O exame preliminar realizado pelo Instituto Médico Legal não encontrou indícios de afogamento. Segundo as informações divulgadas sobre a perícia, o corpo apresentava múltiplas lesões, hemorragia interna e ferimentos em diferentes regiões.
O diretor do IML de Palmas, Eduardo Godinho, declarou ao Jornal Primeira Página que a causa aparente da morte foi uma laceração intestinal acompanhada de hemorragia interna e externa. Ele também afirmou que não foram encontrados sinais de afogamento no exame inicial.
A Polícia Civil investiga se Gustavo foi submetido a agressões e atos de tortura. De acordo com a CNN Brasil, o menino apresentava ferimentos na cabeça e em outras partes do corpo.
Os investigadores também apuram a origem das lesões encontradas na região anal e intestinal. Conforme explicou o delegado Eduardo Menezes, o conjunto de ferimentos passou a ser analisado dentro de um possível contexto de violência extrema.

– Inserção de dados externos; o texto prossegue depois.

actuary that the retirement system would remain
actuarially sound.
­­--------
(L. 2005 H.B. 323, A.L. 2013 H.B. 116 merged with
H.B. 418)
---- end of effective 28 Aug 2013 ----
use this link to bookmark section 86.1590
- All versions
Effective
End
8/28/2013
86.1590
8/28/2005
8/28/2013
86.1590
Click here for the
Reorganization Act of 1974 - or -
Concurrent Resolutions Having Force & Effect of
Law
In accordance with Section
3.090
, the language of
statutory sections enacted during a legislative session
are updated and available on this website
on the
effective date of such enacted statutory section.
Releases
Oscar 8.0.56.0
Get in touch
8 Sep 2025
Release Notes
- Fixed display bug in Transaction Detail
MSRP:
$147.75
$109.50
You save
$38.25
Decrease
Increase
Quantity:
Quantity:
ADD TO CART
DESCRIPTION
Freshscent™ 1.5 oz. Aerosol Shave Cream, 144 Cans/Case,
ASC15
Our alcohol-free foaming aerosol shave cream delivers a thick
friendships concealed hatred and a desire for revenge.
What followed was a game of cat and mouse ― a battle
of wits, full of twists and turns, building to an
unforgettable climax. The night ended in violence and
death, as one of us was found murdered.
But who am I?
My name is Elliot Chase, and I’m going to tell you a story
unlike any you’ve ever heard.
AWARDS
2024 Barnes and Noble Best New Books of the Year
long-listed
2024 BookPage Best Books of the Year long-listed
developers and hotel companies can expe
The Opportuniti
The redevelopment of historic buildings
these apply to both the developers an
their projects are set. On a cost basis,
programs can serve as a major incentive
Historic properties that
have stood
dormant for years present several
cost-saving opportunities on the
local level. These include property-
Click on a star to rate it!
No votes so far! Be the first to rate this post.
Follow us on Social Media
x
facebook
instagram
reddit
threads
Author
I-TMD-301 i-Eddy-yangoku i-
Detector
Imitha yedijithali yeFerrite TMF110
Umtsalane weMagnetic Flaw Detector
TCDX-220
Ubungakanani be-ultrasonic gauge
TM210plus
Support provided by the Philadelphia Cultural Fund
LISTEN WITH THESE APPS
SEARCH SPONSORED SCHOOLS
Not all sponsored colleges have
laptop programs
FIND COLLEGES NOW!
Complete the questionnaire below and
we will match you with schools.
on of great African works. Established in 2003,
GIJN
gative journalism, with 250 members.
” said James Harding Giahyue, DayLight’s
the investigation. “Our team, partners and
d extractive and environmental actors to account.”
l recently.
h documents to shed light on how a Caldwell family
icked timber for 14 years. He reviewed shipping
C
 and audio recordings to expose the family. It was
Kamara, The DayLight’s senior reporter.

A apuração inicial não apontou elementos suficientes para concluir que houve violência sexual decorrente de uma relação sexual. A causa definitiva da morte e a dinâmica do crime ainda dependem da conclusão dos laudos periciais.
A Polícia Civil também apura se as agressões contra Gustavo já aconteciam antes da morte. O relato de Sabrina sobre os hematomas e o vídeo no qual o menino diz que apanhava do pai estão entre as informações tornadas públicas após o início da investigação.
A defesa de Sabrina informou que as visitas de Gustavo ao pai eram determinadas pela Justiça. Segundo a advogada Stella Bueno, a mãe não poderia interromper a convivência por decisão própria, pois o descumprimento da determinação poderia gerar consequências no processo de guarda.
Também conforme a defesa da mãe, Sabrina denunciou Igor por supostas ameaças em 2023, durante um conflito relacionado à convivência com Gustavo, que ainda era bebê.
Na ocasião, a Justiça concedeu uma medida protetiva que determinava o afastamento de Igor em relação a Sabrina. As comunicações relacionadas ao filho deveriam ser realizadas por meio de terceiros. Essas informações foram divulgadas pelo Jornal Primeira Página.
Igor e Kathellen foram presos preventivamente após decisão da Justiça. Segundo a Polícia Civil, os dois são investigados por suspeita de homicídio qualificado e tortura.
A polícia apura qual teria sido a participação de cada investigado na morte de Gustavo. Até o momento, não houve julgamento nem condenação definitiva.
Após a repercussão do caso, a Ordem dos Advogados do Brasil – Seccional Tocantins aplicou uma suspensão cautelar ao registro profissional de Igor. Segundo a OAB-TO, a medida tem caráter preventivo e ficará em vigor enquanto o procedimento disciplinar for analisado pelo Tribunal de Ética e Disciplina.
A entidade ressaltou que o advogado terá direito ao contraditório, à ampla defesa e ao devido processo legal durante a tramitação do procedimento.
Ao falar sobre a perda de Gustavo, Sabrina se emocionou e pediu a punição dos responsáveis. A mãe afirmou que espera respostas das autoridades e justiça pela violência que, segundo ela, foi sofrida pelo menino.
Eu quero justiça pelo meu filho. O meu filho sofreu, meu filho sofreu muito, declarou
O inquérito tramita sob sigilo. A Polícia Civil continua investigando as circunstâncias da morte, o histórico relatado pela mãe e a possível participação dos dois suspeitos presos. Os laudos periciais definitivos serão essenciais para esclarecer a causa da morte e determinar as responsabilidades no caso.